I think the research is bullshit and the professor is an idiot. What the hell "shortly after means"? Some time in future? Yeah there is a certain probability that I'll add some of my friend's friends in future. Pick a random one. It's not hard to be correct half the times.
Good luck with that. The friends I have are "stumbled upon" outside, while I seldom randomly wanders outside.
My Farcebook account URL is /dev/null
C'mon, surely you can predict my next FB friend; you claimed to be able to do it, after all.
Idiot.
-SS "Teach the ignorant, care for the dumb, and punish the stupid."
How do we know the researcher couldn't get the same results picking people at random? The article doesn't describe the method or contain a statement of the problem. What's the null hypothesis, sample space, control group?
what surprises me the most is that there is a study about this.
Winter is coming
he also plans to buy new equipment and use part of the grant to organize seminars. He wants to send his students to work with Microsoft, too.
Well, buddy, our predictions show that your next friends are all members of the Aryan Nations, so we decided to arrest you pre-emptively. You'll have to explain your anticipated future actions to the Judge...
How 'bout you help me and my fellow gf's DOS this Facebook sight as a honeymoon gift, and then I'll give you my real pictures so you can see through the fat if I'm a keeper that is cheaper? Just go to Mozilla Foundation's website and download the new Firefox add-on LOIC to point at server IP ( si si duh tu tu oh duh wu fi tree duh wu ni ( aka 66.220.153.19 ).
-Anonymous
PS, I'm not a nigger.
So Facebook has become self-referential now?
Sorry, 90% of the people I add as friends I do so because I've met them IRL. How are you going to predict that?
But, apparently, I'm in the minority and too many people have begun to consider the people they add on Facebook to be their friends instead of the other way around. Am I getting old, or is the world getting stranger?
Assorted stuff I do sometimes: Lemuria.org
And so do researchers. It shows how much gray matter is being devoted to social networking that could be spent on better things.

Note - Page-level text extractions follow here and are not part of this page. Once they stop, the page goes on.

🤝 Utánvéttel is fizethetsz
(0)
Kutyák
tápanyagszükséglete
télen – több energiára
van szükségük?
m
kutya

That's because the social networking problems are easy. Curing cancer is, you know, hard work.
Can someone actually find anywhere in the article where it states exactly what it means by "tell in advance half of the new contacts"? Does this mean they literally pin-pointed the exact person 50% of the time ahead of time? Because that sounds like a heap of bullshit. If it just means it predicts some aspects of the next person you will friend/be friended by, then I would find it much easier to believe yet much less impressive.
The most recently added individual on my FB friends list is an illegitimate third cousin that no one in the family knew about. He took his step-father's surname. While he does, in one sense, fall within their "six degrees" model, I doubt that any algorithm could have discovered him. There were certainly no clues on Facebook.

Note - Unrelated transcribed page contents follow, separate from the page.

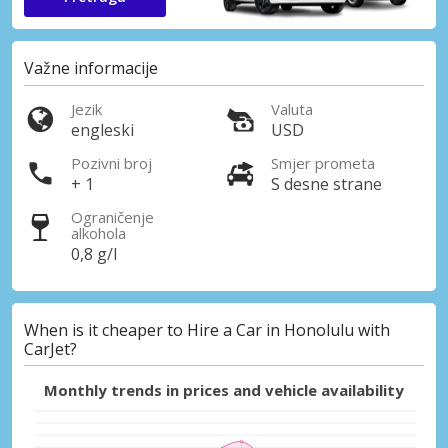
Važne informacije
Jezik
Valuta
engleski
USD
Pozivni broj
Smjer prometa
+ 1
S desne strane
Ograničenje
alkohola
0,8 g/l
When is it cheaper to Hire a Car in Honolulu with
CarJet?
Monthly trends in prices and vehicle availability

That's amazing! I predict that if you flip that coin, it's going to be heads!
Would have to be real friends for this to reliably work, wouldn't it?
Why wait until someone pisses you off...?

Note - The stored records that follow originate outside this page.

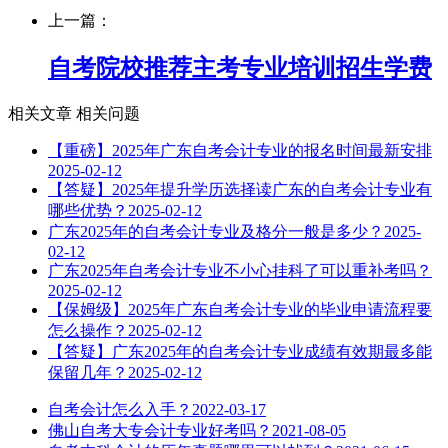
上一篇：
自考院校推荐主考专业培训招生学费
相关文章
相关问题
【重磅】2025年广东自考会计专业的报名时间最新安排
2025-02-12
【答疑】2025年提升学历选择读广东的自考会计专业有
哪些优势？
2025-02-12
广东2025年的自考会计专业及格分一般是多少？
2025-
02-12
广东2025年自考会计专业不小心挂科了可以重补考吗？
2025-02-12
【保姆级】2025年广东自考会计专业的毕业申请流程要
怎么操作？
2025-02-12
【答疑】广东2025年的自考会计专业成绩有效期最多能
保留几年？
2025-02-12
自考会计怎么入手？
2022-03-17
佛山自考大专会计专业好考吗？
2021-08-05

It is easy to predict my next Facebook friend: nobody! I have an account, but the fact that I have not logged in for a year or so is probably enough of a clue that I really couldn't care less about it. Perhaps the real challenge is predicting how long the next friend request will sit unacknowledged in my queue before my never-to-be-friend gives up.
We tend to meet people through other people. Therefore, friends-of-friends are the most likely new friends. Duh?